Over the years I've had users of the various platforms contact and tell me how unique my music is, and even Mike Pace said perhaps my music isn't really suited for the usual RF markets. And I agree! I'm not the greatest producer though. But I think people forgive that if you have something unique to say. But enough about me. I will say that about anyone else with good musical talent. Why not consider your own licensing website?
And just as the music industry is evolving, so is the website building industry. There are more affordable ways of getting a website built these days (and not just one you build yourself). Dare I say, a monthly payment plan? Would I be a hypocrite?


----------



## Bluemount Score (Jan 16, 2020)

I must admit, after reading this complete thread, for me it has been one of the most insightful and interesting discussions in this forum.


----------



## Alex Fraser (Jan 16, 2020)

Sibelius19 said:


> Why not consider your own licensing website?


I did - 12 years ago and it's done just about OK! But yet again, the market has got more saturated since.

The main advantage of doing it yourself is that you can _market your work._ Email lists, social media. You know the drill. It means you're in control instead of posting and hoping. It's not for everyone though. The folks who make a real success of it (far more than me) spend most of the time marketing rather than composing.

I know there's a couple of other peeps on the forum who have gone in a similar direction.


----------



## Bullersten (Jan 16, 2020)

Since the demand for music for video/TV is high, I only see 2 possibilities:

Targeting a high number of placements as an anonymous artist i.e. going for daily uploads of short tracks with clear emotional signature. The more tracks submitted, the higher the chances of one going viral.
Creating a high quality, innovative body of work that can be presented to Film/TV production companies in the hope of getting an assignment in their next project. The more companies contacted, the higher the chance of one accepting the offer.
Either way, there is a lot of work involved and clearly no guarantees.


----------



## Kyle Preston (Jan 16, 2020)

CGR said:


> VI Control member @Kyle Preston has numerous tracks (of a high quality I might add) with this service. Kyle, I'm interested in your experience with them, and your thought processes which led to your decision to sign up as an artist with them.




Thank you for the kind words @CGR .

I have my work in 41 libraries, a few exclusive, most non, so I'm not saying this naively -- Artlist has been by _far_ the best. Undoubtedly, my opinion is biased so take it with a grain of salt. 

And I'll tell you my exact thought process for why I signed with them. There's an excellent YouTube channel called Film Riot. They posted a video years ago showing how the service worked, aimed at directors, producers, etc... It occurred to me that since Film Riot is a trusted and popular channel, lots of creatives were likely to sign up, and they did! I've met and worked for a lot of them that found my music and hired me because they discovered me on the platform.
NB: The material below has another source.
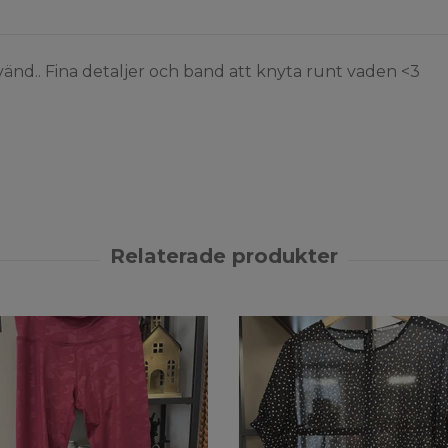
nvänd.. Fina detaljer och band att knyta runt vaden <3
I've always preferred non-exclusive deals so signing for me was a win-win.

I liked that they didn't send briefs asking for our best Zimmer impressions (none of us can do what he does). I liked that they let me do my thing and that they have a large pool of interested and engaged creatives that look forward to new music releases. I get a few emails a month asking if/when something I put out on streaming will be available on Artlist. 

Most of the comments in here don't understand, or want to understand how this works, how math works, or just how much the industry has changed in the last 5 years. You cannot think about this stuff so linearly. These platforms are not an all you can eat buffet and they have high expectations for the quality of work. It should be obvious why Lewis wrote that letter, his business is in direct competition. It's also worth pointing out that since the letter was written, Music Vine pivoted to offer the same style subscription plan that so many in this thread are upset about. 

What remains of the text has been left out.